:: What you are asked to do ::
In the entries that follow, how many lines include the string "play"? The answer is the number only.

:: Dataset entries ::
──────
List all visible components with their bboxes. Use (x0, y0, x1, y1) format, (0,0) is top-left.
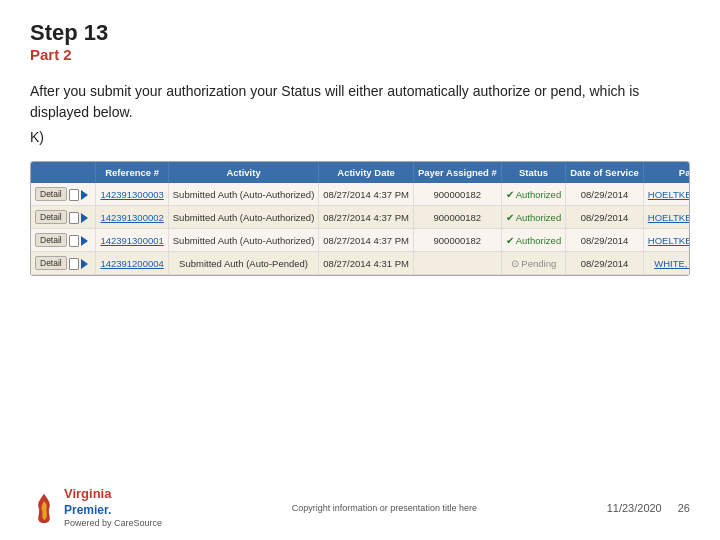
auth-table-wrapper: Reference # Activity Activity Date Payer… (30, 161, 690, 276)
row-status: ✔Authorized (501, 229, 565, 252)
play-icon (81, 190, 88, 200)
row-payer: 900000182 (413, 206, 501, 229)
row-ref[interactable]: 142391200004 (96, 252, 168, 275)
row-activity: Submitted Auth (Auto-Authorized) (168, 206, 319, 229)
footer-date: 11/23/2020 (607, 502, 662, 514)
row-dos: 08/29/2014 (566, 206, 644, 229)
play-icon (81, 213, 88, 223)
row-activity-date: 08/27/2014 4:31 PM (319, 252, 414, 275)
table-header-row: Reference # Activity Activity Date Payer… (31, 162, 690, 183)
play-icon (81, 236, 88, 246)
row-patient: HOELTKE, PAMELA J (643, 183, 690, 206)
footer-logo-text: Virginia Premier. Powered by CareSource (64, 486, 162, 530)
footer-page: 26 (678, 502, 690, 514)
row-actions[interactable]: Detail (31, 183, 96, 206)
col-header-activity: Activity (168, 162, 319, 183)
col-header-payer: Payer Assigned # (413, 162, 501, 183)
row-dos: 08/29/2014 (566, 183, 644, 206)
row-patient: WHITE, DIANNA R (643, 252, 690, 275)
play-icon (81, 259, 88, 269)
row-payer: 900000182 (413, 229, 501, 252)
table-row: Detail 142391200004Submitted Auth (Auto-… (31, 252, 690, 275)
ref-link[interactable]: 142391300003 (100, 189, 163, 200)
row-dos: 08/29/2014 (566, 229, 644, 252)
row-payer (413, 252, 501, 275)
row-activity: Submitted Auth (Auto-Pended) (168, 252, 319, 275)
footer-page-info: 11/23/2020 26 (607, 502, 690, 514)
part-label: Part 2 (30, 46, 690, 63)
col-header-dos: Date of Service (566, 162, 644, 183)
detail-button[interactable]: Detail (35, 256, 67, 270)
row-activity: Submitted Auth (Auto-Authorized) (168, 183, 319, 206)
row-payer: 900000182 (413, 183, 501, 206)
footer-logo: Virginia Premier. Powered by CareSource (30, 486, 162, 530)
patient-link[interactable]: HOELTKE, PAMELA J (648, 212, 690, 223)
step-title: Step 13 (30, 20, 690, 46)
row-ref[interactable]: 142391300003 (96, 183, 168, 206)
row-activity-date: 08/27/2014 4:37 PM (319, 183, 414, 206)
row-activity-date: 08/27/2014 4:37 PM (319, 229, 414, 252)
table-row: Detail 142391300001Submitted Auth (Auto-… (31, 229, 690, 252)
row-status: ✔Authorized (501, 206, 565, 229)
status-authorized: ✔Authorized (506, 235, 561, 246)
table-row: Detail 142391300002Submitted Auth (Auto-… (31, 206, 690, 229)
col-header-activity-date: Activity Date (319, 162, 414, 183)
row-actions[interactable]: Detail (31, 206, 96, 229)
description-text: After you submit your authorization your… (30, 81, 690, 123)
slide-container: Step 13 Part 2 After you submit your aut… (0, 0, 720, 540)
row-ref[interactable]: 142391300001 (96, 229, 168, 252)
auth-table: Reference # Activity Activity Date Payer… (31, 162, 690, 275)
doc-icon (69, 189, 79, 201)
col-header-patient: Patient (643, 162, 690, 183)
status-pending: ⊙ Pending (511, 258, 557, 269)
row-patient: HOELTKE, PAMELA J (643, 206, 690, 229)
footer-copyright: Copyright information or presentation ti… (162, 503, 607, 513)
detail-button[interactable]: Detail (35, 210, 67, 224)
slide-footer: Virginia Premier. Powered by CareSource … (0, 486, 720, 530)
patient-link[interactable]: WHITE, DIANNA R (654, 258, 690, 269)
row-status: ⊙ Pending (501, 252, 565, 275)
row-actions[interactable]: Detail (31, 252, 96, 275)
row-activity: Submitted Auth (Auto-Authorized) (168, 229, 319, 252)
doc-icon (69, 258, 79, 270)
row-status: ✔Authorized (501, 183, 565, 206)
ref-link[interactable]: 142391300002 (100, 212, 163, 223)
status-authorized: ✔Authorized (506, 189, 561, 200)
table-row: Detail 142391300003Submitted Auth (Auto-… (31, 183, 690, 206)
detail-button[interactable]: Detail (35, 187, 67, 201)
label-k: K) (30, 129, 690, 145)
doc-icon (69, 212, 79, 224)
doc-icon (69, 235, 79, 247)
virginia-premier-flame-icon (30, 492, 58, 524)
row-actions[interactable]: Detail (31, 229, 96, 252)
row-dos: 08/29/2014 (566, 252, 644, 275)
col-header-status: Status (501, 162, 565, 183)
detail-button[interactable]: Detail (35, 233, 67, 247)
patient-link[interactable]: HOELTKE, PAMELA J (648, 189, 690, 200)
col-header-actions (31, 162, 96, 183)
ref-link[interactable]: 142391300001 (100, 235, 163, 246)
ref-link[interactable]: 142391200004 (100, 258, 163, 269)
col-header-ref: Reference # (96, 162, 168, 183)
row-ref[interactable]: 142391300002 (96, 206, 168, 229)
status-authorized: ✔Authorized (506, 212, 561, 223)
row-patient: HOELTKE, PAMELA J (643, 229, 690, 252)
patient-link[interactable]: HOELTKE, PAMELA J (648, 235, 690, 246)
row-activity-date: 08/27/2014 4:37 PM (319, 206, 414, 229)
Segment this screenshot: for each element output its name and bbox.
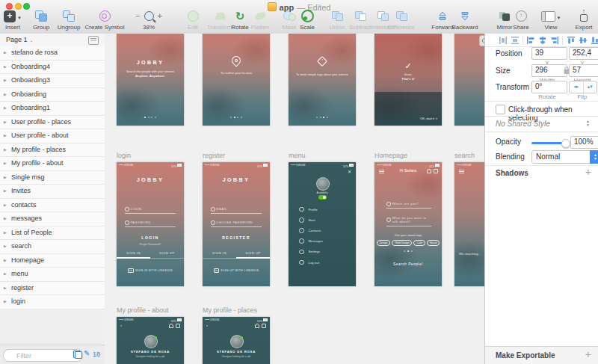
──────
:: Solution to this task ::
4